A team of MBA students from the Texas Christian University – Neeley School of Business was recently named the first-place winner at the MIT Sloan First Pitch Sports Competition.
With past finalists including such heavy hitters as Harvard Business School, MIT Sloan School of Management and the University of Pennsylvania’s Wharton School, and current competitors representing schools like Dartmouth’s Tuck School of Business and the University of Texas’s McCombs School of Business, the competition was anything but easy. Nonetheless, TCU competitors Mitch Howe, Jon Gulbransen and Paige Sabo used their creativity and business prowess to take first place.
Three graduate business school teams made it to the finals of the First Pitch Case Competition, which was held during the MIT Sloan Sports Analytics Conference in the beginning of March.
The teams were asked to develop and analyze solutions for a sports media company whose revenue source—from TV for a single sports franchise—was becoming difficult to maintain. The three final teams, from TCU, Tuck and McCombs, presented their ideas in front of judges in Boston.
“Being more creative and less reliant on simple finding and analyzing numbers won us points with the judges,” commented team member Mitch Howe in a statement. “We were well prepared to answer qualitative questions in the Q&A, instead of struggling to defend quantitative assumptions.”
The team from TCU focused on the National Hockey League’s Las Vegas Golden Knights franchise, presenting a strategy for a virtual reality game distribution model that would allow fans to be a direct part of every game.
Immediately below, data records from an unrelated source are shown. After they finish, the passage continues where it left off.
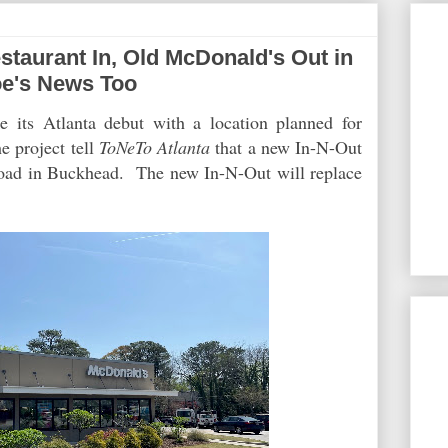
aurant In, Old McDonald's Out in
oe's News Too
 its Atlanta debut with a location planned for
e project tell
ToNeTo Atlanta
that a new In-N-Out
Road in Buckhead. The new In-N-Out will replace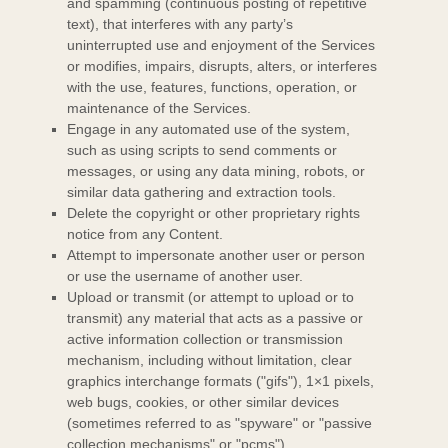
and spamming (continuous posting of repetitive
text), that interferes with any party’s
uninterrupted use and enjoyment of the Services
or modifies, impairs, disrupts, alters, or interferes
with the use, features, functions, operation, or
maintenance of the Services.
Engage in any automated use of the system,
such as using scripts to send comments or
messages, or using any data mining, robots, or
similar data gathering and extraction tools.
Delete the copyright or other proprietary rights
notice from any Content.
Attempt to impersonate another user or person
or use the username of another user.
Upload or transmit (or attempt to upload or to
transmit) any material that acts as a passive or
active information collection or transmission
mechanism, including without limitation, clear
graphics interchange formats (
"gifs"
), 1×1 pixels,
web bugs, cookies, or other similar devices
(sometimes referred to as
"spyware" or "passive
collection mechanisms" or "pcms"
).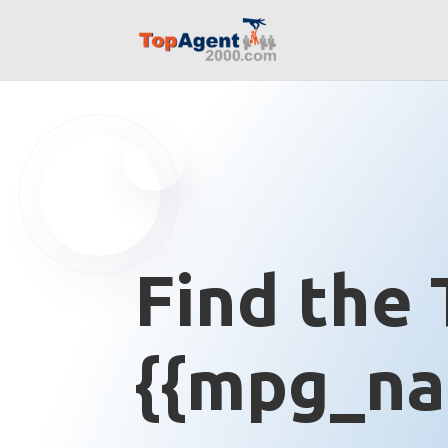
Find the 
{{mpg_na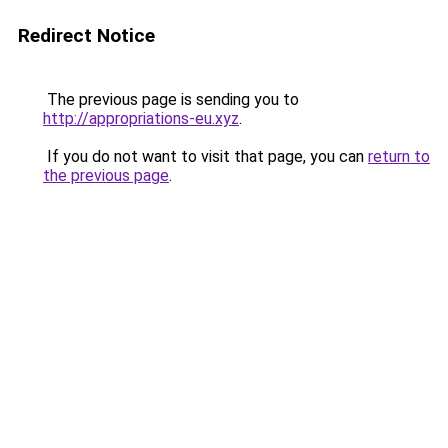
Redirect Notice
The previous page is sending you to
http://appropriations-eu.xyz
.
If you do not want to visit that page, you can
return to
the previous page
.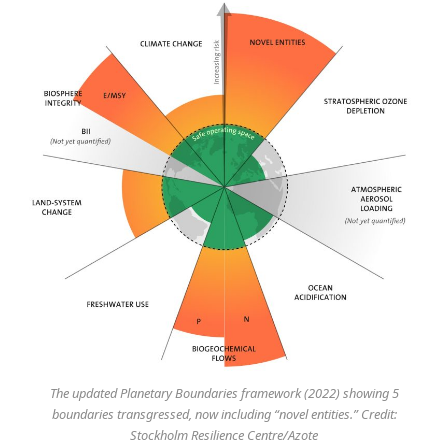
The updated Planetary Boundaries framework (2022) showing 5
boundaries transgressed, now including “novel entities.” Credit:
Stockholm Resilience Centre/Azote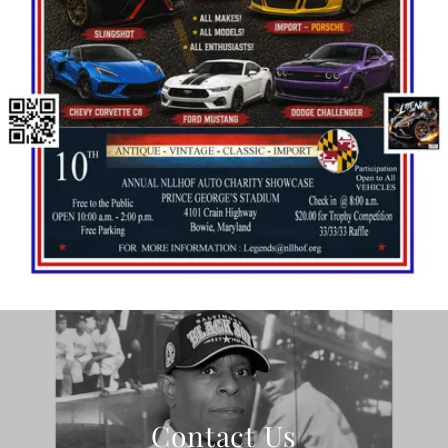
Contact Us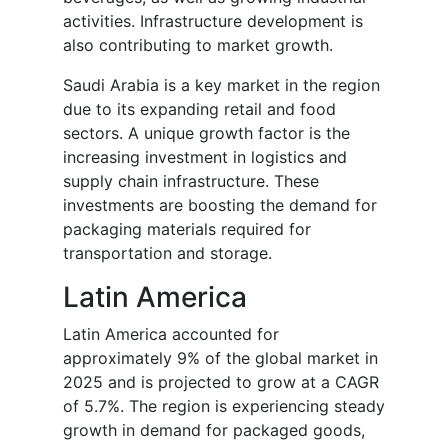
activities. Infrastructure development is
also contributing to market growth.
Saudi Arabia is a key market in the region
due to its expanding retail and food
sectors. A unique growth factor is the
increasing investment in logistics and
supply chain infrastructure. These
investments are boosting the demand for
packaging materials required for
transportation and storage.
Latin America
Latin America accounted for
approximately 9% of the global market in
2025 and is projected to grow at a CAGR
of 5.7%. The region is experiencing steady
growth in demand for packaged goods,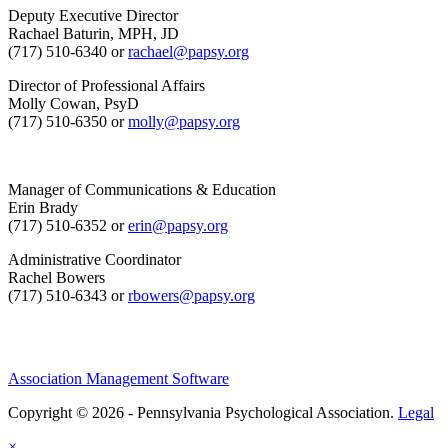
Deputy Executive Director
Rachael Baturin, MPH, JD
(717) 510-6340 or
rachael@papsy.org
Director of Professional Affairs
Molly Cowan, PsyD
(717) 510-6350 or
molly@papsy.org
Manager of Communications & Education
Erin Brady
(717) 510-6352 or
erin@papsy.org
Administrative Coordinator
Rachel Bowers
(717) 510-6343 or
rbowers@papsy.org
Association Management Software
Copyright © 2026 - Pennsylvania Psychological Association.
Legal
×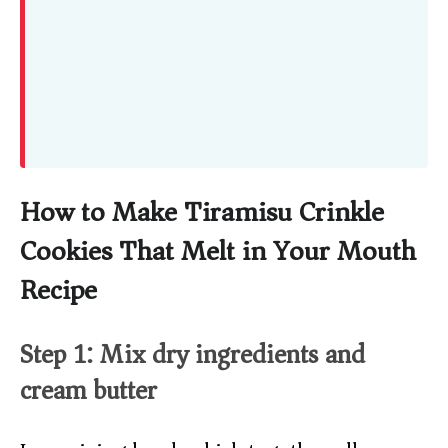
How to Make Tiramisu Crinkle
Cookies That Melt in Your Mouth
Recipe
Step 1: Mix dry ingredients and
cream butter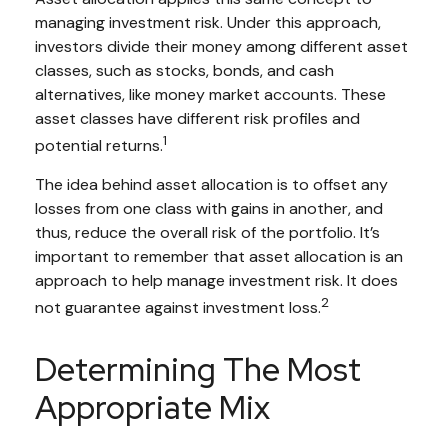
managing investment risk. Under this approach,
investors divide their money among different asset
classes, such as stocks, bonds, and cash
alternatives, like money market accounts. These
asset classes have different risk profiles and
1
potential returns.
The idea behind asset allocation is to offset any
losses from one class with gains in another, and
thus, reduce the overall risk of the portfolio. It’s
important to remember that asset allocation is an
approach to help manage investment risk. It does
2
not guarantee against investment loss.
Determining The Most
Appropriate Mix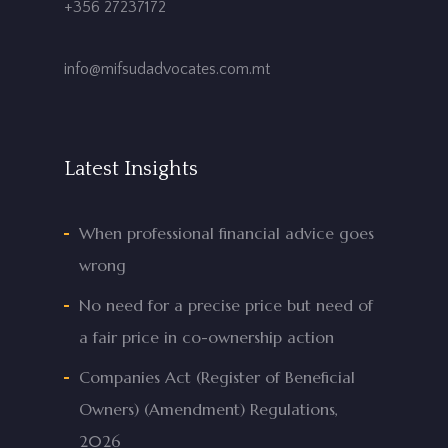
+356 27237172
info@mifsudadvocates.com.mt
Latest Insights
When professional financial advice goes
wrong
No need for a precise price but need of
a fair price in co-ownership action
Companies Act (Register of Beneficial
Owners) (Amendment) Regulations,
2026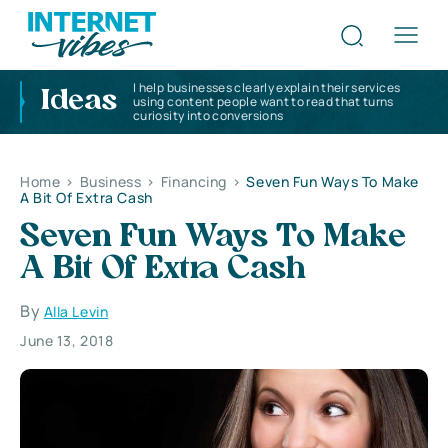
I help businesses clearly explain their services
Ideas
using content people want to read that turns
curiosity into conversions
Home
>
Business
>
Financing
>
Seven Fun Ways To Make
A Bit Of Extra Cash
Seven Fun Ways To Make
A Bit Of Extra Cash
By
Alla Levin
June 13, 2018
The team also suggested partnering with WaitTime, which could enhance the experience for fans while in the arena.
Team member Jon Gulbransen commented that the win validated the high quality of their business education at TCU. “We put together a comprehensive solution that encompassed all the stakeholders using our critical thinking skills,” Gulbransen said in a statement, “and we confidently presented to a room of bright, experienced professionals, just as we do on a regular basis at TCU.”